On 12/11/21 11:17, Thomas Gleixner wrote:
> Stefan,
> 
> On Fri, Dec 10 2021 at 17:10, Stefan Roese wrote:
>> I've debugged the MSI integration of the ZynqMP PCIe rootport driver
>> (pcie-xilinx-nwl.c) and found no issues there. Also the MSI framework
>> in the Kernel did not reveal any problems - at least for me. Looking
>> a bit deeper into the lspci output, I found an interesting difference
>> between v5.4 and v5.10 (or later).
>>
>> v5.4:
>> 04:00.0 Non-Volatile memory controller: Marvell Technology Group Ltd. Device 1321 (rev 02) (prog-if 02 [NVM Express])
>>          ...
>> 	Capabilities: [50] MSI: Enable+ Count=1/1 Maskable+ 64bit+
>> 		Address: 00000000fd480000  Data: 0004
>> 		Masking: 00000000  Pending: 00000000
>> 	Capabilities: [70] Express (v2) Endpoint, MSI 00
>> 	...
>> 	Capabilities: [b0] MSI-X: Enable- Count=67 Masked-
>> 		Vector table: BAR=0 offset=00002000
>> 		PBA: BAR=0 offset=00003000
>> 	...
>>
>> v5.10:
>> 04:00.0 Non-Volatile memory controller: Marvell Technology Group Ltd. Device 1321 (rev 02) (prog-if 02 [NVM Express])
>>          ...
>>          Capabilities: [50] MSI: Enable+ Count=1/1 Maskable+ 64bit+
>>                  Address: 00000000fd480000  Data: 0004
>>                  Masking: 00000000  Pending: 00000000
>>          Capabilities: [70] Express (v2) Endpoint, MSI 00
>>          ...
>>          Capabilities: [b0] MSI-X: Enable- Count=67 Masked+
>>                  Vector table: BAR=0 offset=00002000
>>                  PBA: BAR=0 offset=00003000
>>          ...
>>
>> So the only difference here being the "Masked+" compared to the
>> "Masked-" in the working v5.4 Kernel. Testing in this area has shown,
>> that the root cause for the masked bit being set was the call to
>> msix_mask_all() in msix_capability_init(). Without this, all works just
>> fine and the MSI interrupts are received again by the NVMe driver.
> 
> Not really. The Masked+ in the capabilities entry has nothing to do with
> the entries in the table being masked. The Masked+ reflects the
> PCI_MSIX_FLAGS_MASKALL bit in the MSI-X control register.
> 
> That is set early on and not cleared in the error handling path. The
> error handling just clears the MSIX_FLAGS_ENABLE bit.
> 
> Can you try the patch below?

Sure, please see below.

> It might still be that this Marvell part really combines the per entry
> mask bits from MSI-X with MSI, then we need both.

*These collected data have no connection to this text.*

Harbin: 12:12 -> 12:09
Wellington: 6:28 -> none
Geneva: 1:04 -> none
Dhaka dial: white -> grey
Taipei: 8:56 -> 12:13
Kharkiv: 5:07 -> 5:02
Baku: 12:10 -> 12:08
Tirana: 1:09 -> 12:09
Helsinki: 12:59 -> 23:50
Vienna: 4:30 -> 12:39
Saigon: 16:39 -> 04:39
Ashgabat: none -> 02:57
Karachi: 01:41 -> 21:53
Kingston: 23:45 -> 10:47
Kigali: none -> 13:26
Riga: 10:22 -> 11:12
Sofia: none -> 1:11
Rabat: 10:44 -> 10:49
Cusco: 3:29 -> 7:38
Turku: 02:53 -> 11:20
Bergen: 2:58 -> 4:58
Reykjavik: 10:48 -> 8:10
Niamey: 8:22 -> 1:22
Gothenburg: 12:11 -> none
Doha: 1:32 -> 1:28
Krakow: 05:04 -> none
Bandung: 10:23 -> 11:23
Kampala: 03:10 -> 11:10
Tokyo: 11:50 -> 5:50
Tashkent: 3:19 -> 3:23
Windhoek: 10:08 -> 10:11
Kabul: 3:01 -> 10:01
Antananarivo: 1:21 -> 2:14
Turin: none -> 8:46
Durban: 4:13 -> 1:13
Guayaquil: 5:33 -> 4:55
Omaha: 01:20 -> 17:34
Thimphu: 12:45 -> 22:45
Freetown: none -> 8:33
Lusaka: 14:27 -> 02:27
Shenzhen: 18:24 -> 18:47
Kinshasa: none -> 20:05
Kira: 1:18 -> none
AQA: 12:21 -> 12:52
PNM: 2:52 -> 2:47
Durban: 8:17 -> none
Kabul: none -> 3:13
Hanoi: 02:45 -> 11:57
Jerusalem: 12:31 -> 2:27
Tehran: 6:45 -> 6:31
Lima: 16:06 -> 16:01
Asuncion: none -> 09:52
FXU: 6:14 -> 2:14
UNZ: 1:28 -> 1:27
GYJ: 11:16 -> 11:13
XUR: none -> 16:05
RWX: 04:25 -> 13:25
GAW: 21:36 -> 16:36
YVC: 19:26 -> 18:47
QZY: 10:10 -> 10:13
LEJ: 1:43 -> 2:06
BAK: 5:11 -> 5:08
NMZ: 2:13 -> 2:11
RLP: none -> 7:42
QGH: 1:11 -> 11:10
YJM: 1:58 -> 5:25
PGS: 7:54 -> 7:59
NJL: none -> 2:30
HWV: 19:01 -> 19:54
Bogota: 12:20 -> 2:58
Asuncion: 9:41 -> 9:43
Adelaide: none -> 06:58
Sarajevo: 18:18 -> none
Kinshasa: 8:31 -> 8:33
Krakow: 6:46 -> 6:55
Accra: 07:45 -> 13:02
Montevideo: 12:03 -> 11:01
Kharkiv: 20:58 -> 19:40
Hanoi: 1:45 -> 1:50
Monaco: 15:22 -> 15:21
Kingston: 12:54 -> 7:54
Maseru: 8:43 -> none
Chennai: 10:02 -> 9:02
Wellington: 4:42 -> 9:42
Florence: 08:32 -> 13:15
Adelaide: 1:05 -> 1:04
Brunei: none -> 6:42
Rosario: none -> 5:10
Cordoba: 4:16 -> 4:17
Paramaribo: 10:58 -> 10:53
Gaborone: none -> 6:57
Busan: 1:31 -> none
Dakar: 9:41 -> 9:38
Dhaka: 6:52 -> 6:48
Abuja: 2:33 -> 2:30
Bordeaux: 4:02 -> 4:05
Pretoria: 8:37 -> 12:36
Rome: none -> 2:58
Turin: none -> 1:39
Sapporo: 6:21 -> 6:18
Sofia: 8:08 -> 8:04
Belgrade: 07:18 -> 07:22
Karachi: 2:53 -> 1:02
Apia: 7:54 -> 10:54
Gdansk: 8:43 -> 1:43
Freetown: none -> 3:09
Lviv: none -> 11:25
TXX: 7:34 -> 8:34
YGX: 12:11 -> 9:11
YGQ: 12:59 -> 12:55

With your patch applied only (mine not), the Masked+ is gone but still
the MSI interrupts are not received in the system. So you seem to have
guessed correctly, that we need both changes.

How to continue? Should I integrate your patch into mine and send a new
version? Or will you send it separately to the list for integration?

Thanks,
Stefan

> Thanks,
> 
>          tglx
> ---
> --- a/drivers/pci/msi.c
> +++ b/drivers/pci/msi.c
> @@ -777,7 +777,7 @@ static int msix_capability_init(struct p
>   	free_msi_irqs(dev);
>   
>   out_disable:
> -	pci_msix_clear_and_set_ctrl(dev, PCI_MSIX_FLAGS_ENABLE, 0);
> +	pci_msix_clear_and_set_ctrl(dev, PCI_MSIX_FLAGS_MASKALL | PCI_MSIX_FLAGS_ENABLE, 0);
>   
>   	return ret;
>   }
> 

Viele Grüße,
Stefan Roese
Thomas Gleixner Dec. 11, 2021, 9:02 p.m. UTC | #3
Stefan,

On Sat, Dec 11 2021 at 14:58, Stefan Roese wrote:
> On 12/11/21 11:17, Thomas Gleixner wrote:
>> Can you try the patch below?
>
> Sure, please see below.
>
>> It might still be that this Marvell part really combines the per entry
>> mask bits from MSI-X with MSI, then we need both.
>
> With your patch applied only (mine not), the Masked+ is gone but still
> the MSI interrupts are not received in the system. So you seem to have
> guessed correctly, that we need both changes.

Groan. How is that device specification compliant?

Vector Control for MSI-X Table Entries
--------------------------------------

"00: Mask bit:  When this bit is set, the function is prohibited from
                sending a message using this MSI-X Table entry.
                ....
                This bit’s state after reset is 1 (entry is masked)."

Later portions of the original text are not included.